E’ stato presentato in Campidoglio, nella sala del
Carroccio, il volume di Antonio Venditti “I cavalcavia di Roma. Itinerario tra
storia, arte, leggenda” (Edilazio).
Ha aperto l’incontro il prof. Giovanni Curtis, docente di
cinema e semiotica dei mass media. “E’ un libro straordinario – ha detto -
perché non è solo legato all’architettura, all’archeologia o alla storia, ma in
ognuno di questi capitoli in cui si analizzano i cavalcavia di Roma si cela
tutta una serie di particolari. Oltre alle informazioni per così dire tecniche,
in realtà si ricostruisce la vita che si svolgeva intorno a questi archi.
Intanto è un libro da portare con sé come una sorta di guida: nel centro di Roma
si possono trovare decine di cavalcavia in pochi passi. Non è solo la storia dei
nobili o delle principali famiglie, ma ci sono ad esempio i mestieri ormai
scomparsi della Roma fine Ottocento. Oltre alla stratificazione architettonica
c’era una stratificazione sociale”.
Il prof. Paolo Moreno, emerito di Archeologia e storia
dell’arte greca e romana, si è soffermato su un antichissimo arco che oggi
svolge funzione di cavalcavia: quello di Dolabella e Silano, consoli dell’anno
10 d. C., inserito nelle mura Serviane. “Tra l’altro – ha spiegato - va
considerato in qualche modo romano uno dei più noti di questi passaggi ad arco,
quello di Grottapinta, oscuro e quasi preoccupante. Si trova lungo la linea
precisa di uno dei raggi della grande ruota della cavea del Teatro di Pompeo.

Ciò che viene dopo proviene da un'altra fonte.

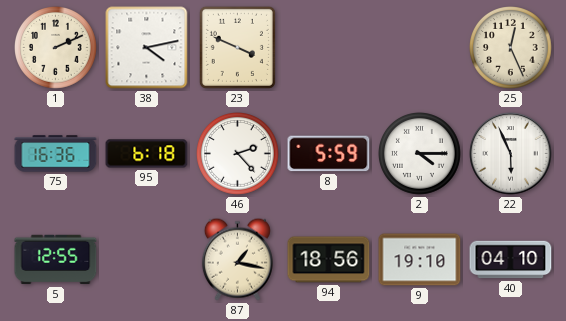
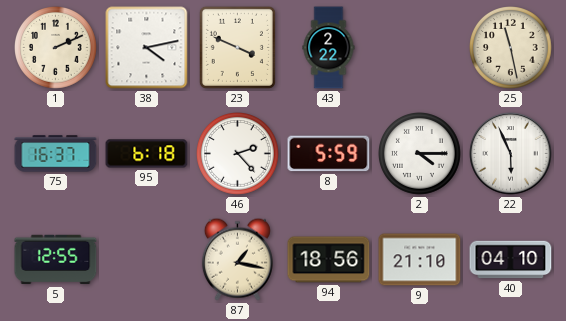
43: none -> 2:22
25: 12:26 -> 11:28
75: 16:36 -> 16:37
9: 19:10 -> 21:10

L’arco è stato elaborato nel Medioevo, è molto povero e rustico, però è
rigorosamente allineato sul sistema romano. Michelangelo – ha continuato -
concepì il più bello di questi cavalcavia, l’arco Farnese, come passaggio
diretto tra il palazzo Farnese e le tenute della stessa famiglia sul Tevere,
realizzato poi ai primi del Seicento. Nel libro – ha continuato - sono riportate
molte tradizioni popolari, vecchie leggende ambientate in questi passaggi. Ci
sono poi dei fatti inspiegabili codificati dalla Chiesa cattolica come miracoli.

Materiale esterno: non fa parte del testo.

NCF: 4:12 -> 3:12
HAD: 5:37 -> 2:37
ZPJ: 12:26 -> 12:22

Alla fine del Settecento, quando dalla Francia arrivavano venti di rivoluzione,
la Madonna dell’Archetto mosse gli occhi, insieme a molte altre immagini mariane
di Roma. Ho trovato poi molto interessante l’analisi che ha fatto Venditti degli
archi moderni, che sono una tipologia eterogenea. Si va dal traforo Umberto I,
al cavalcavia di via della Missione, costruito con travi di ferro, per arrivare
all’arco del quartiere Coppedè, quanto di più magico si possa immaginare, dove
Dario Argento ambientò due suoi film”.
“Per me questo libro è stato un invito all’immaginazione”,
ha sottolineato il prof. Gino Saladini, criminologo e scrittore. “Pensate di
passare per le strade di Roma nelle ore che sono consone al mistero, dopo il
tramonto, quando tutta la folla degli umani è andata a casa a mangiare. In
quelle ore, come ha scritto nella sua preziosa prefazione il prof. Moreno,
Antonio Venditti ci invita ad alzare lo sguardo, cosa che non facciamo mai,
perché siamo frettolosi, perché siamo stritolati nei non luoghi della
quotidianità, mentre Roma è piena di magie. Questo libro, in cinquantacinque
incontri, ti porta accanto a quella sensazione meravigliosa che è il numinoso,
vocabolo in qualche modo inventato da quel grande psicologo che era Jung.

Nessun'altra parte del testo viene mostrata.